Decomposing PointGAN: Teaching a Machine to Generate a Single Point
This article walks through building and analyzing a minimal GAN—PointGAN—that learns to output the single value 1, covering the linear generator, a two‑layer discriminator, training loops, loss visualizations, instability diagnostics, and practical fixes such as loss easing, weighted examples, weight decay, and noisy generator parameters.
Introduction
The goal is to construct a very simple GAN whose task is to generate a single numeric point (the value 1). The generator is a single‑neuron linear model, and the discriminator must learn a bell‑shaped probability function.
1. Baseline Training
1.1 Common Terms
The generator maps a random input x in [-1, 1] to an output y via a linear function: y = w * x + b Solving for the target output y = 1 yields w = 0 and b = 1, a vertical line that always outputs 1 regardless of x:
w = 0
b = 1The discriminator must output the probability that its input is real.
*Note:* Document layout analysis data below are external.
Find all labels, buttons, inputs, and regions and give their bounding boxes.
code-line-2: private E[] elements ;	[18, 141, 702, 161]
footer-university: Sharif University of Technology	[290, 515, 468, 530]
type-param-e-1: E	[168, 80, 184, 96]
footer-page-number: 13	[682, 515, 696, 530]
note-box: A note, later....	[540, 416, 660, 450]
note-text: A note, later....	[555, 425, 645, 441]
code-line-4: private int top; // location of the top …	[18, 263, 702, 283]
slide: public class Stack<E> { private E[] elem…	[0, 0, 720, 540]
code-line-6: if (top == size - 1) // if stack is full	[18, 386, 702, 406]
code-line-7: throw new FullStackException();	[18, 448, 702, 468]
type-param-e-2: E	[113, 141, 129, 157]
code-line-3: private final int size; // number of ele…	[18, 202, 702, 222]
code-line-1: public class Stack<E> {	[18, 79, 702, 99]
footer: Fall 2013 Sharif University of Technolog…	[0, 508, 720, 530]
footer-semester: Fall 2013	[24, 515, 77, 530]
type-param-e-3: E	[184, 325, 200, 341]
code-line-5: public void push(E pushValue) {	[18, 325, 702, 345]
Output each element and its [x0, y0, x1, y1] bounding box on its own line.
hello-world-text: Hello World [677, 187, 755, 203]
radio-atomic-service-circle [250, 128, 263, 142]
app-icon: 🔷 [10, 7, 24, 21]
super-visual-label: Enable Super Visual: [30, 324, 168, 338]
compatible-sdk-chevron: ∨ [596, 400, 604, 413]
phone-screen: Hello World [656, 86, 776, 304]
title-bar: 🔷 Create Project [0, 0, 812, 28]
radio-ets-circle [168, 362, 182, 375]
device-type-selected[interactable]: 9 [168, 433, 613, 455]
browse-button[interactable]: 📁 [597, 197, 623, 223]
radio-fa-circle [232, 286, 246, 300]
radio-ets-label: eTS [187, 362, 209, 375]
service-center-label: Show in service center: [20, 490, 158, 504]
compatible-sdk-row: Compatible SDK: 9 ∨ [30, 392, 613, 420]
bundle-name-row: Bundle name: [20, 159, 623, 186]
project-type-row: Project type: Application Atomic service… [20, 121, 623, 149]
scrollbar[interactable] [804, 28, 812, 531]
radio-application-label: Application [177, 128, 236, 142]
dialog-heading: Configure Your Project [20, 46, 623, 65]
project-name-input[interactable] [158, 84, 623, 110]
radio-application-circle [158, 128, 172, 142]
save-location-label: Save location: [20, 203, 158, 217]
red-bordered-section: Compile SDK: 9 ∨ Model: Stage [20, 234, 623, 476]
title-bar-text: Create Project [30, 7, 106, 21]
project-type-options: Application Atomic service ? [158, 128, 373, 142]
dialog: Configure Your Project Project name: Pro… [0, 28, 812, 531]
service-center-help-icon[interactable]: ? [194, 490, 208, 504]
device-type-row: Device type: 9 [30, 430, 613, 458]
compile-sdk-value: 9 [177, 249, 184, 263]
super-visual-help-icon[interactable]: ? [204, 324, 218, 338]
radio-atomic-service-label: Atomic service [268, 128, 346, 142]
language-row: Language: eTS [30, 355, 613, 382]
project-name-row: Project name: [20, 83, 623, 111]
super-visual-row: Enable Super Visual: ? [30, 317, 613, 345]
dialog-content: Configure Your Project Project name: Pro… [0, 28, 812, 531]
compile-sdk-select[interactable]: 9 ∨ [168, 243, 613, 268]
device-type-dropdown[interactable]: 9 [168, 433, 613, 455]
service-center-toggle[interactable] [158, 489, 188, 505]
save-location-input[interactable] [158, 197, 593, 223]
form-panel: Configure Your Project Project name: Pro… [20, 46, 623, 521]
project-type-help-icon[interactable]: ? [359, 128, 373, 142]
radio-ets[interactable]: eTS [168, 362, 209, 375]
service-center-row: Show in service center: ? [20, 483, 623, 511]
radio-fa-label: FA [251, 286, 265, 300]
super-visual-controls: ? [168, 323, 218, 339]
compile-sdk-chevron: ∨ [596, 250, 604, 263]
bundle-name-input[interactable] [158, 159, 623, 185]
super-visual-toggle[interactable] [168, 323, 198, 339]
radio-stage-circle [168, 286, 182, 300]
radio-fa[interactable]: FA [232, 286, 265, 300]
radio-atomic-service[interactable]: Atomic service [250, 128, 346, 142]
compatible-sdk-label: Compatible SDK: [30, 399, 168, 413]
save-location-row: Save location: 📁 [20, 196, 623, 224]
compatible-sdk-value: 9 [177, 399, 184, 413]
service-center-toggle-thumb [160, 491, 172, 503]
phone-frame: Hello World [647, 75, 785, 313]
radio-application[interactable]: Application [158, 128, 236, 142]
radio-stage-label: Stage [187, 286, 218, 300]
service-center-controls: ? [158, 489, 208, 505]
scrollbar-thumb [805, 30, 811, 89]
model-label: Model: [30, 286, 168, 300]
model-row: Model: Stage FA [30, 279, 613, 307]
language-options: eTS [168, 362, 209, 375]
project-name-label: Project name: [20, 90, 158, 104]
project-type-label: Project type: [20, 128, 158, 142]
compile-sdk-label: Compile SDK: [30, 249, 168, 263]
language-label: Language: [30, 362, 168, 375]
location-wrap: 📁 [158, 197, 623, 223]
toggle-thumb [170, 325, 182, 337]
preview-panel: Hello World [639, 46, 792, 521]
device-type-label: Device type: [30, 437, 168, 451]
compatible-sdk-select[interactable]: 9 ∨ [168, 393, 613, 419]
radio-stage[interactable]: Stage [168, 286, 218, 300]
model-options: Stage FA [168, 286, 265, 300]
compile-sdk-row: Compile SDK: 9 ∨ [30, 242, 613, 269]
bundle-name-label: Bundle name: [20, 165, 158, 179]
A simple two‑hidden‑node MLP is used:
l1 = torch.nn.Linear(1, 2)
l2 = torch.nn.Linear(2, 1)
x = l1(x)
x = torch.tanh(x)
x = l2(x)
x = torch.sigmoid(x)Running a forward pass on a range of inputs visualizes both functions:
1.2 GAN Training
Training alternates between updating the generator and the discriminator. Random inputs are drawn from torch.rand([BATCH_SIZE, 1]) * 2 - 1. The generator output and real label (all ones) are fed to the discriminator, and binary cross‑entropy loss is computed.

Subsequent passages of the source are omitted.